The sulfuric acid will work better to dissolve iron, if it is about 10% H2SO4, if the iron solution is evaporated and crystallized to green ferrous sulfate FeSO4:10H2O we see in this formula for one mole of iron it will take one mole of sulfuric acid H2SO4, and since our solution we dissolve the iron in is 90% water, we are really not using that much acid to dissolve the iron.

Using a stronger concentration of acid can waste acid, some metals dissolve better in some acids better if dilute than if you were using concentrated acid, and the water in the reaction actually helps the reaction to proceed. (This usually depends on what metals and what acids are used)

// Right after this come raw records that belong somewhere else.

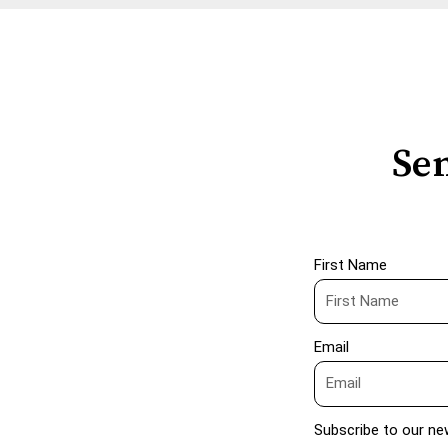
Sen
First Name
Email
Subscribe to our ne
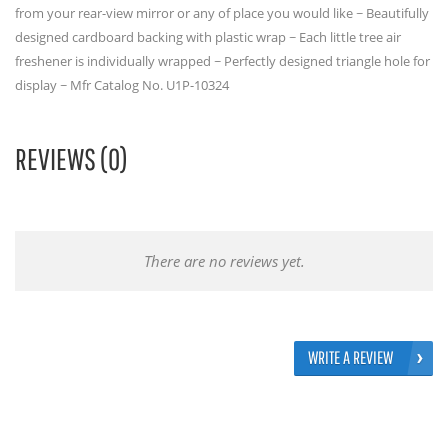
from your rear-view mirror or any of place you would like ~ Beautifully
designed cardboard backing with plastic wrap ~ Each little tree air
freshener is individually wrapped ~ Perfectly designed triangle hole for
display ~ Mfr Catalog No. U1P-10324
REVIEWS (0)
There are no reviews yet.
WRITE A REVIEW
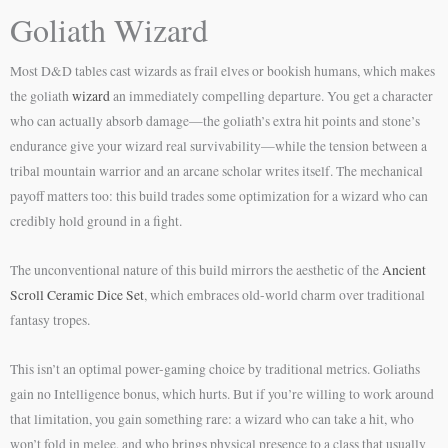
Goliath Wizard
Most D&D tables cast wizards as frail elves or bookish humans, which makes
the goliath
wizard
an immediately compelling departure. You get a character
who can actually absorb damage—the goliath’s extra hit points and stone’s
endurance give your wizard real survivability—while the tension between a
tribal mountain warrior and an arcane scholar writes itself. The mechanical
payoff matters too: this build trades some optimization for a wizard who can
credibly hold ground in a fight.
The unconventional nature of this build mirrors the aesthetic of the
Ancient
Scroll Ceramic Dice Set
, which embraces old-world charm over traditional
fantasy tropes.
This isn’t an optimal power-gaming choice by traditional metrics. Goliaths
gain no Intelligence bonus, which hurts. But if you’re willing to work around
that limitation, you gain something rare: a wizard who can take a hit, who
won’t fold in melee, and who brings physical presence to a class that usually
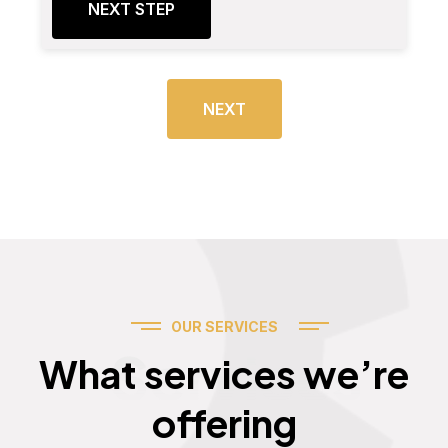
NEXT STEP
NEXT
OUR SERVICES
Services
What services we’re
offering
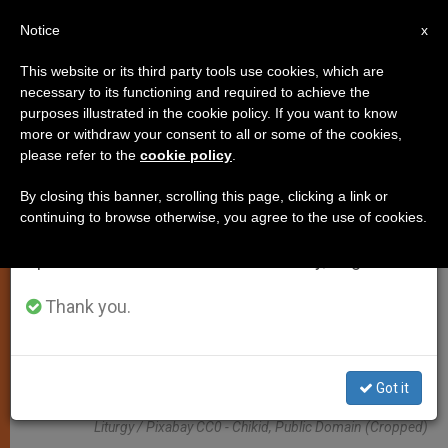
EN
Notice
×
x
Important Notice
This website or its third party tools use cookies, which are
necessary to its functioning and required to achieve the
From July 27 to August 7 we will take our
TESTIMONIES
purposes illustrated in the cookie policy. If you want to know
annual break, taking advantage of the summer
more or withdraw your consent to all or some of the cookies,
please refer to the
cookie policy
.
period when less information is generated and
consumption also decreases.
By closing this banner, scrolling this page, clicking a link or
continuing to browse otherwise, you agree to the use of cookies.
We will resume regular work on the English and
Spanish editions of ZENIT on Monday, August 10.
Thank you.
Got it
Liturgy / Pixabay CC0 - Chikid, Public Domain (cropped)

After the straight HCl will not react on the powders, rinse them, add some water and sodium hydroxide, this will form a salt water solution as the powders give up the chloride to the sodium, any base metals will become hydroxides or oxides or elemental metals as the pH is brought to neutral, rinse the salt from solution well, the reason for this is that gold in salt or chlorides is somewhat volatile at high temperatures, now we can add heat to these gray powders slowly at first to dry them, then after dry crush them to powder and roast them to a red hot glow, stir while hot to get good exposure to air, this will drive off any previous acid used and any base metals will be oxidized by the high temperature and the oxygen in the air, if using a torch you can adjust the flame to an oxidizing flame, and play oxygen over the red hot powders, oxidizing will also help the base metals dissolve in acids easier, let these cool then rinse with water.

At this point you can now use heat and a dilute nitric acid 70%HNO3 mixed with equal volume of water, to remove any remaining base metals from your gold, I would use the nitric acid in small volumes or batches, heating until it dissolve all of the metals it can and the reaction ceases, give it plenty of time to work, letting powders settle and decant solution loaded with base metals, if the solution is highly colored repeat with another batch of nitric to dissolve more base metals, until decantation’s are clear indicating they are not picking up more base metals, (if silver was involved the nitric will dissolve it, you can recover silver from the decanted nitric acid solution using a copper buss bar).

After rinsing these gold powders the gold can now be put into solution or dissolved.
If using aqua regia you can use it without further treatment.
But if you’re not familiar with the procedure for aqua regia, the HCl/NaClO (bleach) method is easier.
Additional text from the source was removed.